The escalating house rent prices are amplifying challenges for Dhaka’s lower-income residents, already strained by escalating living costs. With a considerable portion of the city’s 15 million inhabitants residing as tenants, the situation exacerbates financial constraints.
Landlords traditionally hike rents at the onset of each year, with reports from Prothom Alo highlighting increases ranging from 500 to 5,000 takas across various capital regions. Notably, tenants often allocate a significant portion of their earnings towards housing, impacting their ability to afford basic necessities.
The Bangladesh Bureau of Statistics (BBS) recently unveiled a house rent index, indicating a surge in rent prices for mud houses during the April-June period. However, discrepancies emerge when comparing the BBS data with actual rental rates, notably in areas like Mirpur 2, where prevailing rates surpass official figures.

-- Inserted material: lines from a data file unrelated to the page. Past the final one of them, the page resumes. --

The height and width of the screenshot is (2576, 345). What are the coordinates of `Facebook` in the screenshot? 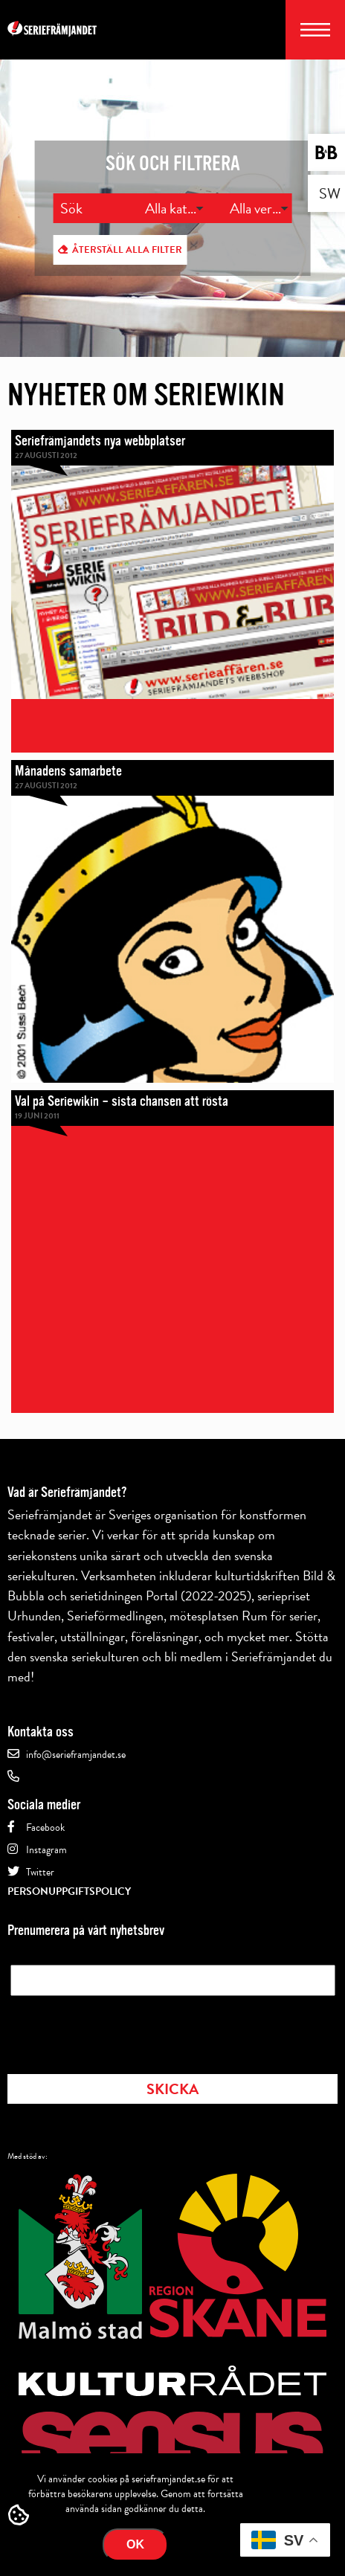 It's located at (45, 1827).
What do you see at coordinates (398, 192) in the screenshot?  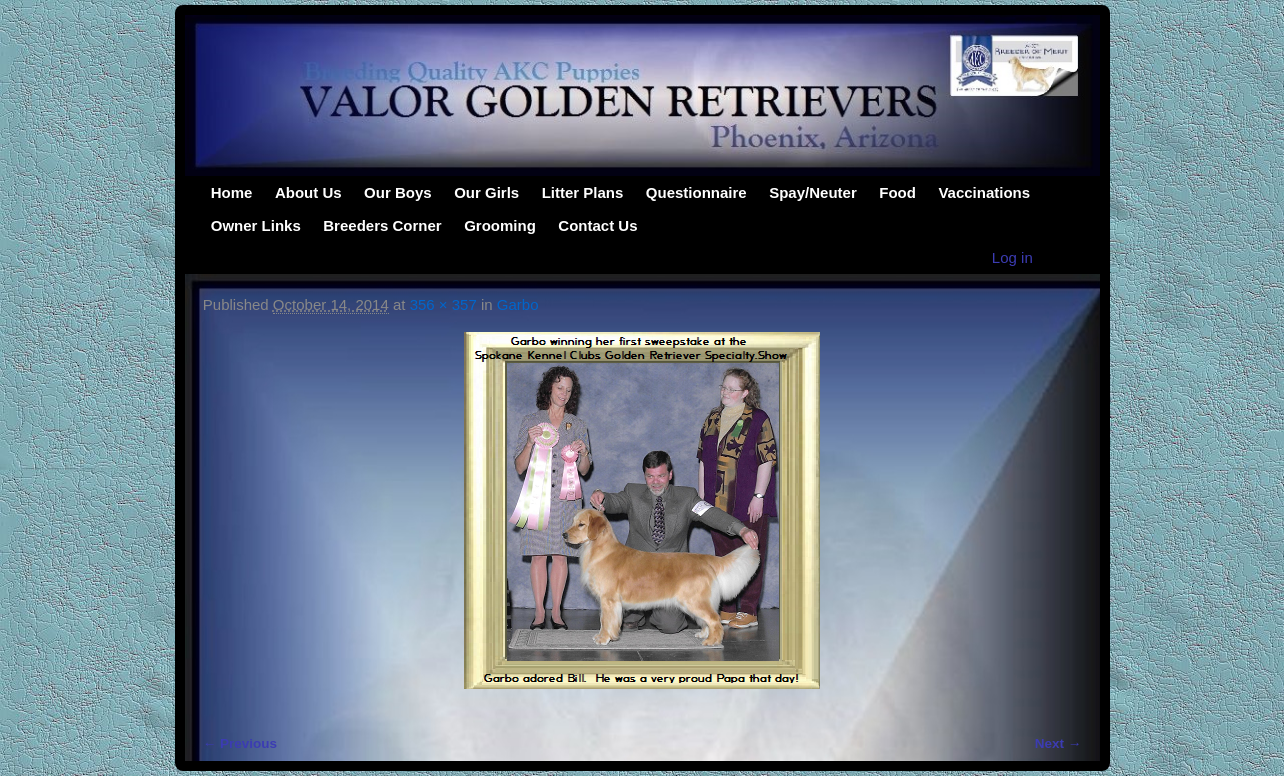 I see `Our Boys` at bounding box center [398, 192].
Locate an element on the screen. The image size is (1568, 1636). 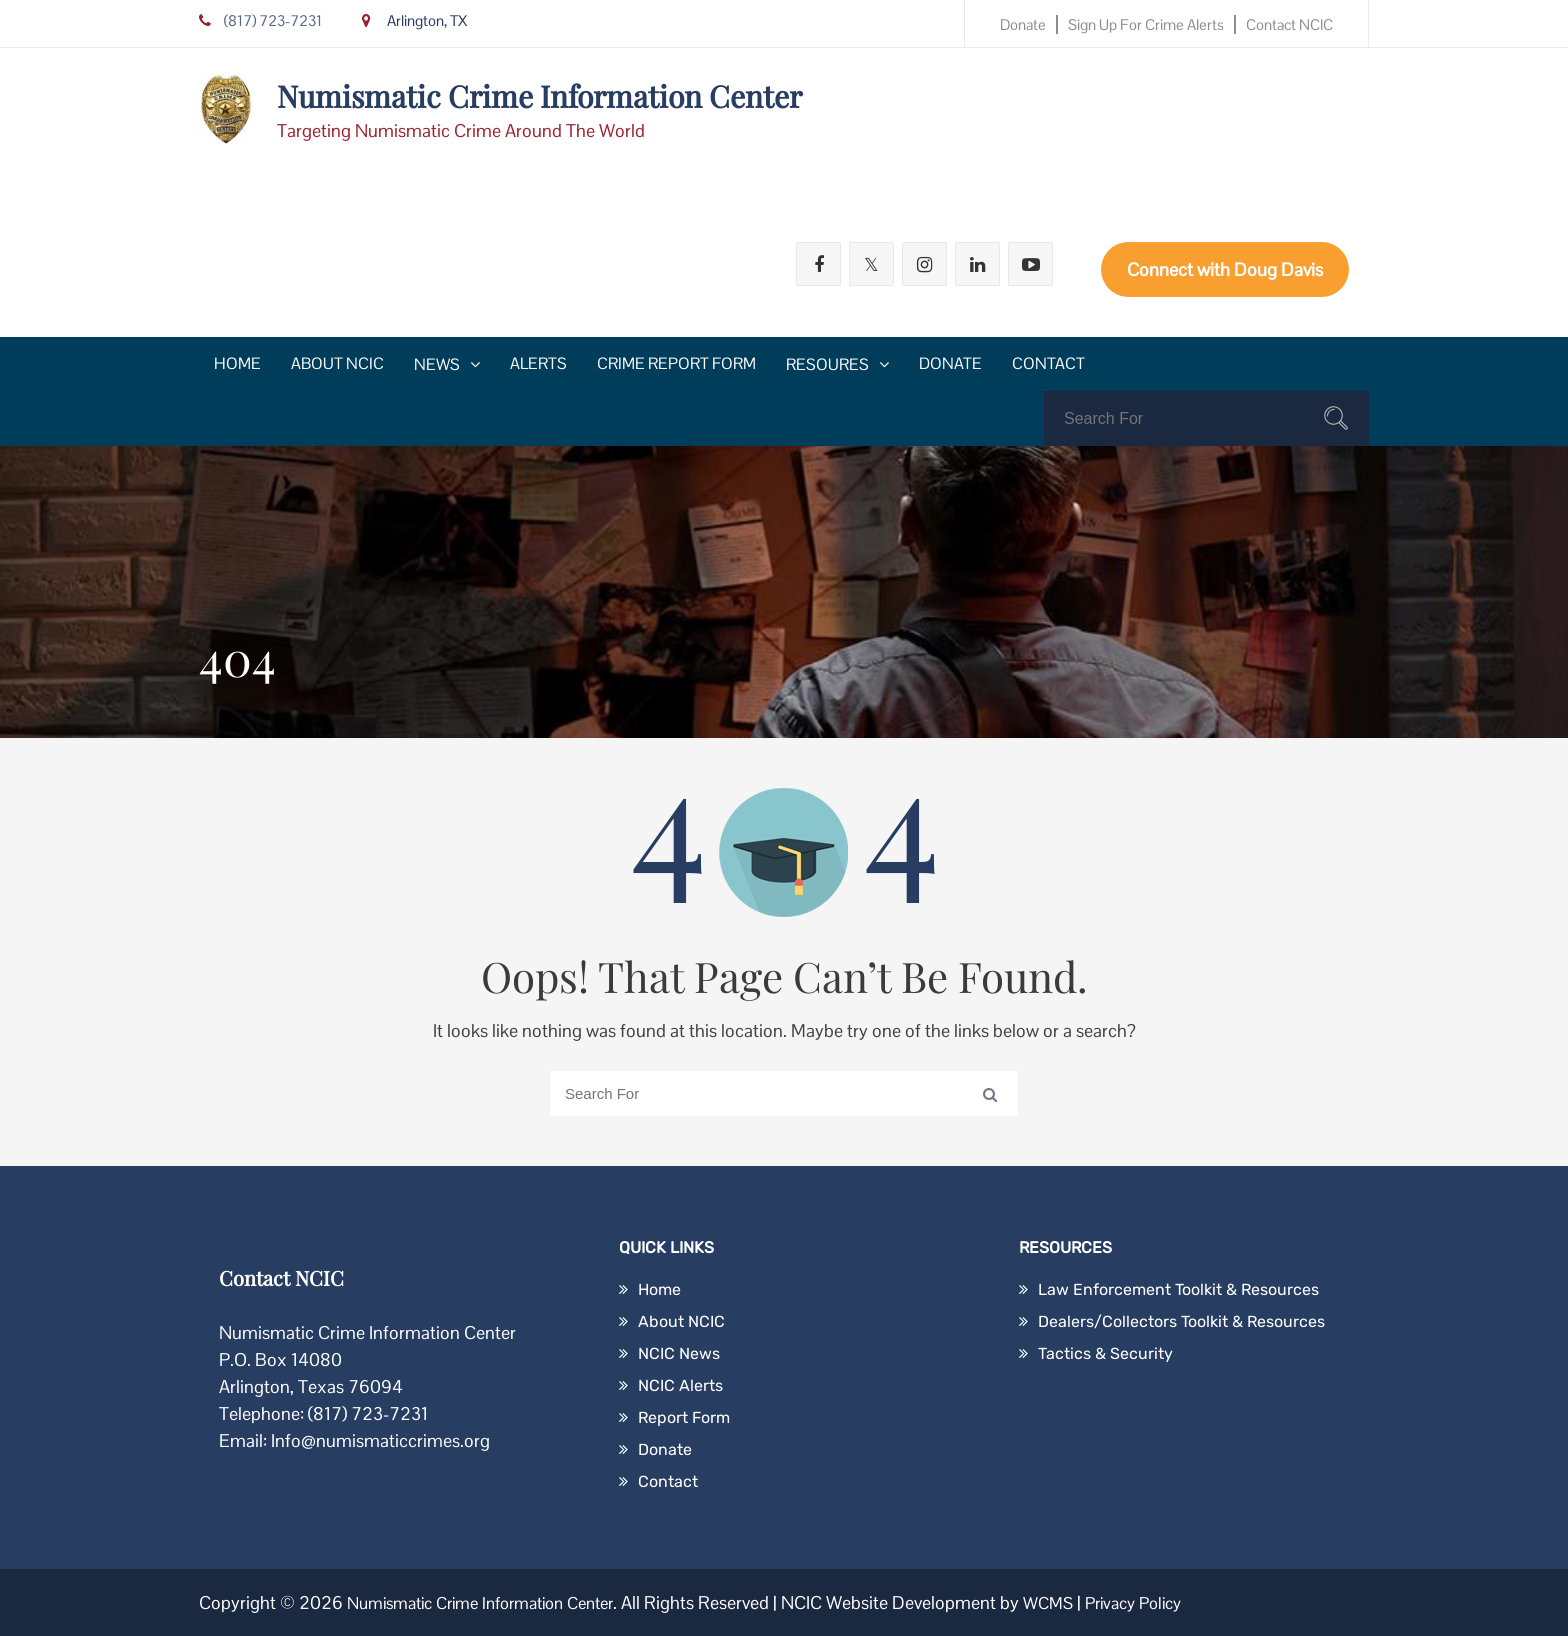 (817) 723-7231 is located at coordinates (260, 20).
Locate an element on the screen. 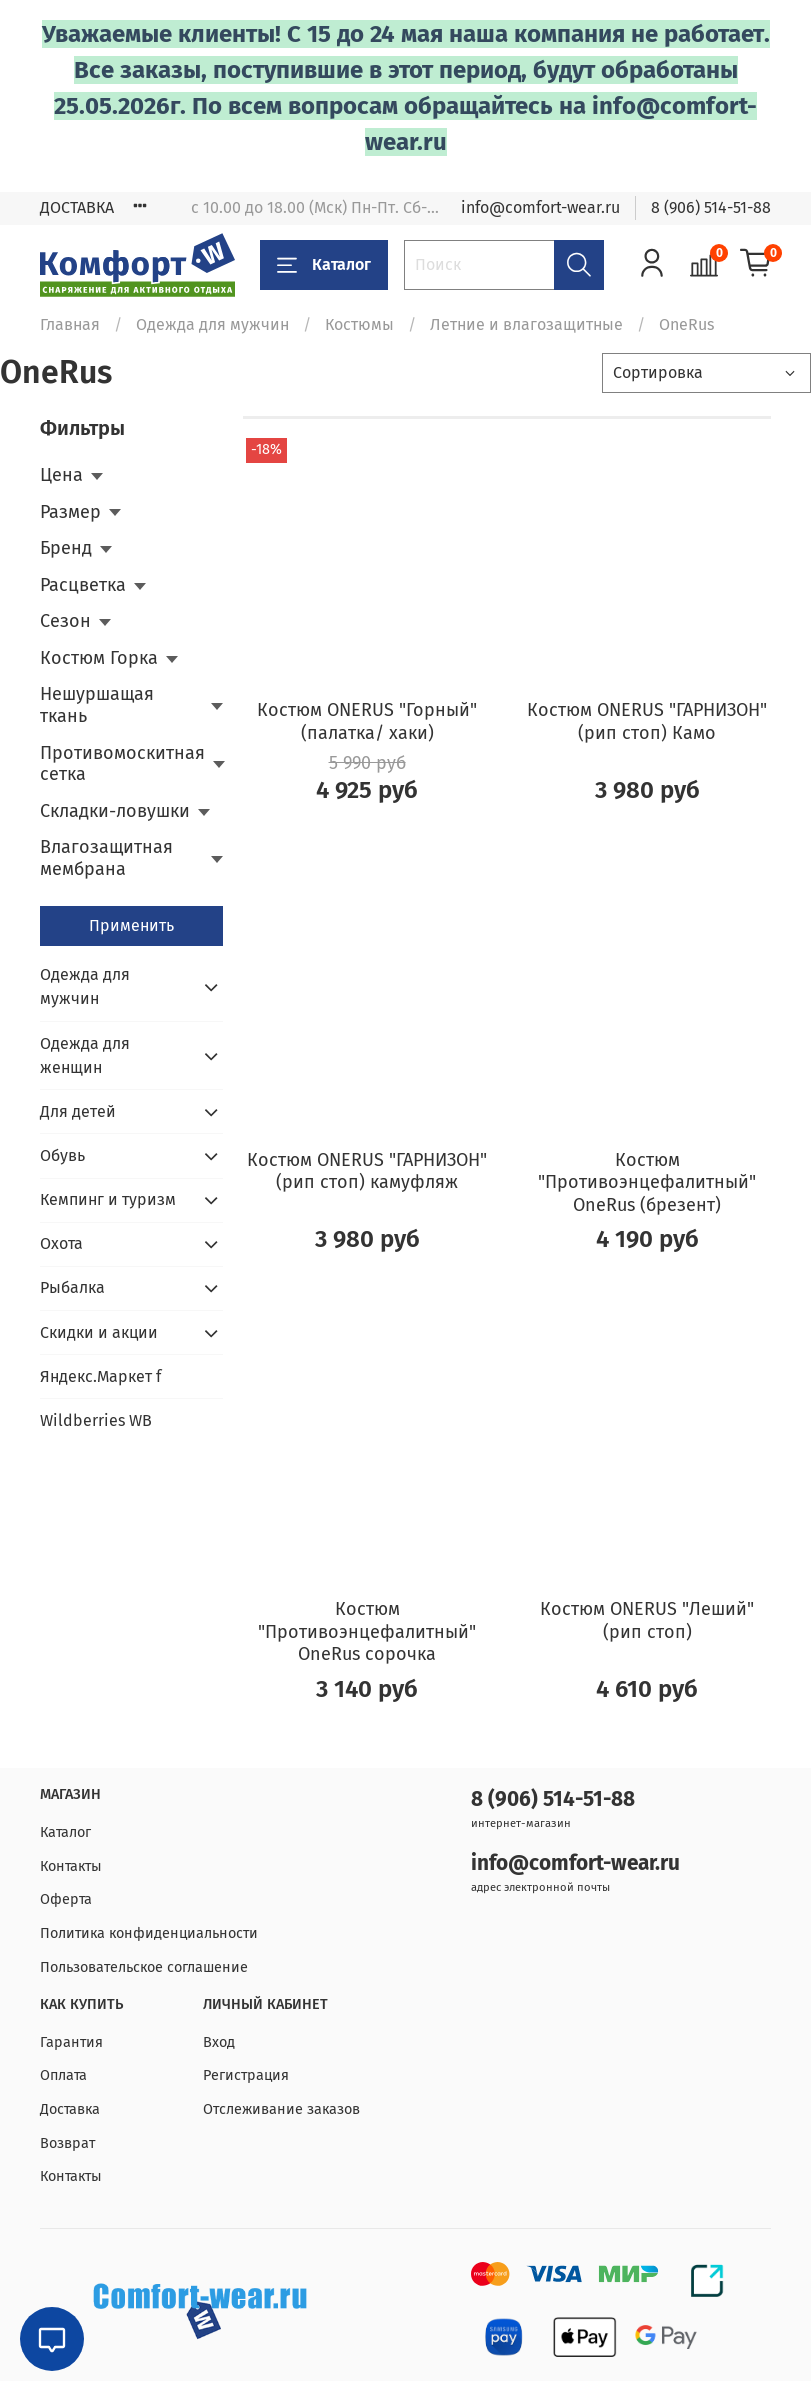 This screenshot has width=811, height=2381. Wildberries WB is located at coordinates (96, 1420).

Despite the existing 1991 legislation aimed at regulating house rents and a subsequent High Court directive in 2015 to establish a commission for rent standardization, implementation gaps persist. This regulatory void empowers landlords to arbitrarily adjust rents, further straining tenants’ financial stability.
Various factors, including rising essential commodity prices, loan interests, and maintenance costs, motivate landlords to escalate rents. However, the absence of defined rent standards based on geographical areas enables unchecked increases, compelling tenants towards more affordable, albeit distant, housing options.
Baharane Sultan, representing the Bangladesh Tenant Federation and Tenant Council, underscores the urgency for establishing rent caps based on regional parameters. Sultan advocates for government intervention to alleviate the mounting financial pressures faced by Dhaka’s tenant population, emphasizing the need for tangible regulatory reforms.